I also forwent the beam-shaping optics and used a simple mirror and the laser’s natural dispersion to create a desirably-sized investigation window.
Instead of expensive high-speed cameras, I opted for more recently-developed, cheaper global shutter “Arducam” camera modules. To do the real-time image processing, I chose to use an NVIDIA Jetson which supports Arducam’s cameras to run OpenCV. The hope is that with recent advancements in technology, it might be possible to replace all of the expensive components of Steinbuck et al.’s approach to make a truly compact and cheap flow-profiler.

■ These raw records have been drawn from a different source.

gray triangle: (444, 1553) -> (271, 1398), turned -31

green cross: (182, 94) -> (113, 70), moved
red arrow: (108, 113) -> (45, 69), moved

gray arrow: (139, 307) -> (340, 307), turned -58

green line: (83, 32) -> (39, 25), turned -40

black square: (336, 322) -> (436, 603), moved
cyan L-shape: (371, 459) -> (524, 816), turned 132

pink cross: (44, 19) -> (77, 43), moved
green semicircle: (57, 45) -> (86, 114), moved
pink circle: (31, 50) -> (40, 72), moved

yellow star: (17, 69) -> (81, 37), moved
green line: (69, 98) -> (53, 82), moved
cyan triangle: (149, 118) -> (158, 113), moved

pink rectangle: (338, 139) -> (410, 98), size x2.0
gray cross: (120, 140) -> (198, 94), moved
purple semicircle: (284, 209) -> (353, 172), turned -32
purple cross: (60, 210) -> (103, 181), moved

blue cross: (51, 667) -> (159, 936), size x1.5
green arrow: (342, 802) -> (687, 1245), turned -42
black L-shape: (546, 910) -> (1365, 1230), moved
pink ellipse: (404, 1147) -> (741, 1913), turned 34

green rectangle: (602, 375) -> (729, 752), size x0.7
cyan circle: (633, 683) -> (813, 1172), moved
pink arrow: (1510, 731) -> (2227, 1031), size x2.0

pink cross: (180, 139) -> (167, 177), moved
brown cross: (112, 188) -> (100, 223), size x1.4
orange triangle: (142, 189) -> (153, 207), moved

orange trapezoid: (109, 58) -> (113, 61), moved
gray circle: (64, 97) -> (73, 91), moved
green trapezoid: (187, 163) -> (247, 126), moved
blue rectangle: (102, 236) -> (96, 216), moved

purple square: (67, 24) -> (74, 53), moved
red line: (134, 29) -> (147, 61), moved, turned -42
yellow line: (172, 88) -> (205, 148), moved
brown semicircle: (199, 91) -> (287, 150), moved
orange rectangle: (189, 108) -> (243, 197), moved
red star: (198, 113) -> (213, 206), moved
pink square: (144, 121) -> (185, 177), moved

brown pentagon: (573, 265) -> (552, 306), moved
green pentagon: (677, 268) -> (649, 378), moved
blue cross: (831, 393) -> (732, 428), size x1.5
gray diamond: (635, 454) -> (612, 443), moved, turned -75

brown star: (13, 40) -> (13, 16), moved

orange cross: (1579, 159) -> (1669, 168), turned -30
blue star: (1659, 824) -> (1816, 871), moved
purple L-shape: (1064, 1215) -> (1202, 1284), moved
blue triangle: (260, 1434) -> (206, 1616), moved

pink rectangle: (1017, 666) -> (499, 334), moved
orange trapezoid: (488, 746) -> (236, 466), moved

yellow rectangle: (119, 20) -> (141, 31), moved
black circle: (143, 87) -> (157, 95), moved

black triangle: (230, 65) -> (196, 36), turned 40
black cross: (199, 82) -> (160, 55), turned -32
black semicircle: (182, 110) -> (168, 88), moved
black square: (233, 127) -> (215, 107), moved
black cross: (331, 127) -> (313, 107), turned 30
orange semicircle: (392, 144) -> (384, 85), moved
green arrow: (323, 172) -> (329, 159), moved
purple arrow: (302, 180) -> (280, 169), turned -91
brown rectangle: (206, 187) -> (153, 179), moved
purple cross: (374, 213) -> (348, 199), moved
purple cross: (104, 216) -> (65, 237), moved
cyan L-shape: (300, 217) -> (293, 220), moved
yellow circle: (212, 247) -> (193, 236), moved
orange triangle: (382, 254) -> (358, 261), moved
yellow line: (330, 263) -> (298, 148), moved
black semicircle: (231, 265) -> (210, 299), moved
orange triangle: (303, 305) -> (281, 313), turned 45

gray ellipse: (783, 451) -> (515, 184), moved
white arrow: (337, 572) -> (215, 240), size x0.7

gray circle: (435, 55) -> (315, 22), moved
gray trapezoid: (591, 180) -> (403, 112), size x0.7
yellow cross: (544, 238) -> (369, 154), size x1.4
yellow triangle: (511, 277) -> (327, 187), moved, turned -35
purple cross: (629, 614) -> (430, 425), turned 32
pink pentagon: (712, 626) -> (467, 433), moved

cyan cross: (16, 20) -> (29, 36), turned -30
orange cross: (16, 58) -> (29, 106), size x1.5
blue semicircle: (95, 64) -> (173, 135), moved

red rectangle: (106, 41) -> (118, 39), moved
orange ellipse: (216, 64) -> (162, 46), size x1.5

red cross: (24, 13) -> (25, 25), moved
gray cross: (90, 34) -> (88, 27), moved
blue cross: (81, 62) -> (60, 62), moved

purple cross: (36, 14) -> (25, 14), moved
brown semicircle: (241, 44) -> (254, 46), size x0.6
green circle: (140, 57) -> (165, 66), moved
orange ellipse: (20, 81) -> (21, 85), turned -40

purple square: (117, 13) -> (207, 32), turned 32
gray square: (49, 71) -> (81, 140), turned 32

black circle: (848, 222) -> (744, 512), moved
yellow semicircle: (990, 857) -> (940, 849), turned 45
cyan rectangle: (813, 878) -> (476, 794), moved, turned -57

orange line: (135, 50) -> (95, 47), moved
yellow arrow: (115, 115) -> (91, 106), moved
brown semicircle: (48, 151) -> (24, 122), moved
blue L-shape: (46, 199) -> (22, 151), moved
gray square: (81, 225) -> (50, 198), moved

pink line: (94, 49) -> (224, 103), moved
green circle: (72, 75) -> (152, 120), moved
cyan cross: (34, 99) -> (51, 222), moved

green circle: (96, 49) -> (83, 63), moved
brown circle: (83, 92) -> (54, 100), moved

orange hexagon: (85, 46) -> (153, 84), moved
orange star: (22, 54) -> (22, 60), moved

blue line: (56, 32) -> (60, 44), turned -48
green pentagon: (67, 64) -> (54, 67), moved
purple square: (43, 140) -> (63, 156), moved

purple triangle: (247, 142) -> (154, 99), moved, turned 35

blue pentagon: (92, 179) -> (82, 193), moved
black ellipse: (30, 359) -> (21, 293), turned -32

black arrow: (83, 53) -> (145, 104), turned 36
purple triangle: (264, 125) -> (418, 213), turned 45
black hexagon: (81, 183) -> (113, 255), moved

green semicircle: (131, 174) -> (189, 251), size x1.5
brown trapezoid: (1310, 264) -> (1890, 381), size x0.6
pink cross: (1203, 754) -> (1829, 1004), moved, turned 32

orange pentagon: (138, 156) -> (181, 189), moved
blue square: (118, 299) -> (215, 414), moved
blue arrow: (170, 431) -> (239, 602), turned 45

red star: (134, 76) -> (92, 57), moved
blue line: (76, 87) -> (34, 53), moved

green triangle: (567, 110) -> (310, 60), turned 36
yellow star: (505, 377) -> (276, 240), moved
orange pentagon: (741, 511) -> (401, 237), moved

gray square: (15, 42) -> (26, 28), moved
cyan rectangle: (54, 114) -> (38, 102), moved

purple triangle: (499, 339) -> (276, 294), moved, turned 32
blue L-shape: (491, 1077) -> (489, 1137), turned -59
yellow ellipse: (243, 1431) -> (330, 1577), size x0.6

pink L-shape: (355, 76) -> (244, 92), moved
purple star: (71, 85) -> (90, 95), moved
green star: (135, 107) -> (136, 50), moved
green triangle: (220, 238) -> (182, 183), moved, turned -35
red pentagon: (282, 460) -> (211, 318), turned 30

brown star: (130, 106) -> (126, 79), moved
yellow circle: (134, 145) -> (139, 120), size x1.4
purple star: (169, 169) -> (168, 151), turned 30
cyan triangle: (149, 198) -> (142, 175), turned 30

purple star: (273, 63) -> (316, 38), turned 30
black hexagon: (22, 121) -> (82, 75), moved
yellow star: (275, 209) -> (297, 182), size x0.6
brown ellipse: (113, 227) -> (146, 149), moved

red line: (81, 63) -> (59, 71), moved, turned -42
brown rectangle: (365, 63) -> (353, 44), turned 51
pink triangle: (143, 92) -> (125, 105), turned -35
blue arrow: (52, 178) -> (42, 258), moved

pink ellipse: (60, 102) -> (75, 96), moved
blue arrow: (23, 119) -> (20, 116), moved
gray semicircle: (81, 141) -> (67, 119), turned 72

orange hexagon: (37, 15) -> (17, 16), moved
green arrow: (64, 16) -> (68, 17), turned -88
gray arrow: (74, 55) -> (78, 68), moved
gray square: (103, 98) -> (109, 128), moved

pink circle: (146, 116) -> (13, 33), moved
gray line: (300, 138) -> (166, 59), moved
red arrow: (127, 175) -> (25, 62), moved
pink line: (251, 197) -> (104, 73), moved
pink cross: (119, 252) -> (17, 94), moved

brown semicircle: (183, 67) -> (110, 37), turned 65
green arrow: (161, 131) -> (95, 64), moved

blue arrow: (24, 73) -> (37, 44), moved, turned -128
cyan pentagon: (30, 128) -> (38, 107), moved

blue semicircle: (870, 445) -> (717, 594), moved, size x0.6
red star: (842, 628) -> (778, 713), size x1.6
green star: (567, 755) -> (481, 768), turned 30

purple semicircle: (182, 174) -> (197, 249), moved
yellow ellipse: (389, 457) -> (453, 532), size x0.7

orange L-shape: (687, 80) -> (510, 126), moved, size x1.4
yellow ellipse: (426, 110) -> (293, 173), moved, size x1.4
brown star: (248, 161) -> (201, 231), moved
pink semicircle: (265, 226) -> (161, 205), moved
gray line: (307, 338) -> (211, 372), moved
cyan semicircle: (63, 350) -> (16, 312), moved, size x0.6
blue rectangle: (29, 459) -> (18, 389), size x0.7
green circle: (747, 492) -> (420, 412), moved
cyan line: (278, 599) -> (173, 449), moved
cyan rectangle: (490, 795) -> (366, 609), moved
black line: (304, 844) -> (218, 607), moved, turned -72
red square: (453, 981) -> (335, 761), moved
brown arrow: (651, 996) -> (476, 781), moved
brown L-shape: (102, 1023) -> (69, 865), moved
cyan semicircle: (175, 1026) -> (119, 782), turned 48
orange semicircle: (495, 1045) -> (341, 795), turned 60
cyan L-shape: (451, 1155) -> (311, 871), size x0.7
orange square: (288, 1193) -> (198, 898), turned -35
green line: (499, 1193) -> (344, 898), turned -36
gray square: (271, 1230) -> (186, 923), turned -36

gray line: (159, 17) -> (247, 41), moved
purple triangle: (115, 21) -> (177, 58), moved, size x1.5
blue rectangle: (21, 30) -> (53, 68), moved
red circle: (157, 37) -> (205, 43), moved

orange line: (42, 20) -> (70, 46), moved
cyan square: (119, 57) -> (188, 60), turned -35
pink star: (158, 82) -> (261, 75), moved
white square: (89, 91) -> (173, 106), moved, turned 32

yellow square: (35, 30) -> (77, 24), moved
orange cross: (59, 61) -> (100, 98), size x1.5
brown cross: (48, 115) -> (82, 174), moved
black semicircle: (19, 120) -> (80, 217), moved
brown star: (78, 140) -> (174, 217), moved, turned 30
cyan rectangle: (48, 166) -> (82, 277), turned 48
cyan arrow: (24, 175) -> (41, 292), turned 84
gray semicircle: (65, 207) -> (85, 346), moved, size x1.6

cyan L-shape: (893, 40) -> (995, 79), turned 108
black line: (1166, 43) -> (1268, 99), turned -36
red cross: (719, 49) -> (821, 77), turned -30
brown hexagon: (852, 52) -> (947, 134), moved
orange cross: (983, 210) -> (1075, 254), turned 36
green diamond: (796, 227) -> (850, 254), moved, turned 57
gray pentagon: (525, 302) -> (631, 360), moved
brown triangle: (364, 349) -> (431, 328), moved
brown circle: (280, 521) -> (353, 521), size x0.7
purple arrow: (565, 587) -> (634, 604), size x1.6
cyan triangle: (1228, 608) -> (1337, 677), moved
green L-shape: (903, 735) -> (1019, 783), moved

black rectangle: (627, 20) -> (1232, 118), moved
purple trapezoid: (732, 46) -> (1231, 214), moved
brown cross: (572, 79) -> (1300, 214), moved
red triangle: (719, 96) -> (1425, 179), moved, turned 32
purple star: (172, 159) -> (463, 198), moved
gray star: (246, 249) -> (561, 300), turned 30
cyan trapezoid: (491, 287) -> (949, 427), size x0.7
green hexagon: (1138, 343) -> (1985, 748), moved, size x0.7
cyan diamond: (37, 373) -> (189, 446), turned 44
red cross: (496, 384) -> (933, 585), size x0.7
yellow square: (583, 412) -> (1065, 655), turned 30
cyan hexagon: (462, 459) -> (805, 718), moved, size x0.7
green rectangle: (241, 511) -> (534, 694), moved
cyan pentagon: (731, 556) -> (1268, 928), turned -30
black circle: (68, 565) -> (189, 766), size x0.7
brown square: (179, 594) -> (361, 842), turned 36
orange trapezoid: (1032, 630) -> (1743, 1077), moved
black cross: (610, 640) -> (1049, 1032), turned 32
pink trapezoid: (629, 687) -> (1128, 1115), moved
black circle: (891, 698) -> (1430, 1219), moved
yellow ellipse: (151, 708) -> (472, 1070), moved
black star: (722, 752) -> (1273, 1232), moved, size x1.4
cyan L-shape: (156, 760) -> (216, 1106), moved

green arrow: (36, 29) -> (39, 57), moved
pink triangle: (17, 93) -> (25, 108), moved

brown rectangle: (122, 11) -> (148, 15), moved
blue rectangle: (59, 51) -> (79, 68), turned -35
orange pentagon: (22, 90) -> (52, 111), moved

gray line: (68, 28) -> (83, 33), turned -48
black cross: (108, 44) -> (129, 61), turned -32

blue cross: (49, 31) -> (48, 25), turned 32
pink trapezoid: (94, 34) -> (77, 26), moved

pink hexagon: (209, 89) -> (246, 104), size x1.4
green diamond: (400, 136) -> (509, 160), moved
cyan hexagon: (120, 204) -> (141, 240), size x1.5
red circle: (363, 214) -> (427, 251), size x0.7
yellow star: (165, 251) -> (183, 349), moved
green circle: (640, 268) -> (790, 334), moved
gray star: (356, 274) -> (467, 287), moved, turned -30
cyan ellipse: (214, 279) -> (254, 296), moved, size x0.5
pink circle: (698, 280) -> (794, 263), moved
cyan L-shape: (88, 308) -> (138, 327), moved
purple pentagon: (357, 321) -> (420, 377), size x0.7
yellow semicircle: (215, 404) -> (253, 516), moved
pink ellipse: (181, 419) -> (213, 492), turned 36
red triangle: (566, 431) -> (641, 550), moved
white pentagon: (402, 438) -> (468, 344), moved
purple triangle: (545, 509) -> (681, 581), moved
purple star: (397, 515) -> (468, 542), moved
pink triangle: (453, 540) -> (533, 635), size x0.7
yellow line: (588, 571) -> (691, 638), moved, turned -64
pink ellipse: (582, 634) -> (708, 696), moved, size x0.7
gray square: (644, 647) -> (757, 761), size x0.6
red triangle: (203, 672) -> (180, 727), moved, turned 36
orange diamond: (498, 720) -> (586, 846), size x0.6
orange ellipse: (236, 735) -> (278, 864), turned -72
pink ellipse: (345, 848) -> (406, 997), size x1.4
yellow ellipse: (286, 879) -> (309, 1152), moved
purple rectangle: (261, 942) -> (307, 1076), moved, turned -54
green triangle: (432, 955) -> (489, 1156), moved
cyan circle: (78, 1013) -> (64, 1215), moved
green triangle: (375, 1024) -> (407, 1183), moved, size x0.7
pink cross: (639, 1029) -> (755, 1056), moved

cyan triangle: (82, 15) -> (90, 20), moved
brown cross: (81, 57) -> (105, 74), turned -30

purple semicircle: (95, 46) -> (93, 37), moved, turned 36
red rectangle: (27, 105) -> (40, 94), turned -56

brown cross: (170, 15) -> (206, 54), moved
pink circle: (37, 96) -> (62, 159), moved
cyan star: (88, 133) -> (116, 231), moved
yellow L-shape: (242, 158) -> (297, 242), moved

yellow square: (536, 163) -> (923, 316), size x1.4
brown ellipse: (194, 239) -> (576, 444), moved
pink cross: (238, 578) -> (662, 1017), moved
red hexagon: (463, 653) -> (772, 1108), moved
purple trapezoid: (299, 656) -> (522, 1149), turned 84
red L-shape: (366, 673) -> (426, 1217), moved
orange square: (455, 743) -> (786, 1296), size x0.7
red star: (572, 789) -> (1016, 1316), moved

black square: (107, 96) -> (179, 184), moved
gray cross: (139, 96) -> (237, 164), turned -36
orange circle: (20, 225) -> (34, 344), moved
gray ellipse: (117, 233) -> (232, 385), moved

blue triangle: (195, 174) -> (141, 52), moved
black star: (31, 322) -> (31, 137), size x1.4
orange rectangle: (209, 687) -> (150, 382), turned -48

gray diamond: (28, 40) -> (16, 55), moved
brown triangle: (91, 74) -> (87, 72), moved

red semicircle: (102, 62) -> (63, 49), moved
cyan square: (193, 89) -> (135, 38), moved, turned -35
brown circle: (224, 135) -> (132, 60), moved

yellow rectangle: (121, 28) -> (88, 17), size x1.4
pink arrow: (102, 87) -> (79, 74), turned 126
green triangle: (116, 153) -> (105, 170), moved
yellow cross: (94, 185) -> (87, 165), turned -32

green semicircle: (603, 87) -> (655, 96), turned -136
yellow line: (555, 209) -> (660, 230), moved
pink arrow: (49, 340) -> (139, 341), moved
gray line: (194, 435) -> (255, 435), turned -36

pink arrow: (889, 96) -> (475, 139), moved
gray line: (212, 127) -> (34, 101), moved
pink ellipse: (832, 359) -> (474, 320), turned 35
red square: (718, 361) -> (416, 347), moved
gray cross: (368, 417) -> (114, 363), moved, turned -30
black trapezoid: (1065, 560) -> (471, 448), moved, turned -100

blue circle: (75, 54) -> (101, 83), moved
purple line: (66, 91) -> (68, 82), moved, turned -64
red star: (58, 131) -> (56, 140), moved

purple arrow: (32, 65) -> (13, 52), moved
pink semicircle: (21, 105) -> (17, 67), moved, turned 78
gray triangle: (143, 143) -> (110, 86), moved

In accordance with UCSB laser safety guidelines, I had to build an enclosure with the proper safety features such as a key, emergency stop, and light seals. I also had to get the apparatus inspected by the safety officer. The enclosure would also have the benefit of making the experiment more robust and portable, and be a good frame for mounting electronics such as the cameras and computer.
Execution
Dry Ice Sanity Check
Results
Raw Stereo Output
Experimenting with Velocity Color Maps in OpenCV
Frame-Averaged Streak Velocimetry
Adding Sediment
Conclusion
The setup worked well. The highlights are:
Successfully visualized particles in the water—No tracer particles were added to the tank; all flow visualization was happening with just the ambient dust particles that collected in the tank over the experiment’s deployment. This implies the laser and camera setup will certainly be able to pick up ambient ocean water particles, even on clear days.
Desired velocity measurement range of 0-1m/s seems feasible based on video, though the velocities haven’t properly been analyzed yet, so it’s just an estimation. Higher velocities are still unclear.
Using the default Arducam lens, the image was good at a range of approximately 6 inches from the beam, the field of view around 100mm.
With further analysis, the limits of this apparatus will be made clear. The ability to visualize ambient dust particles more than surpassed my expectation. Overall, the project is very promising.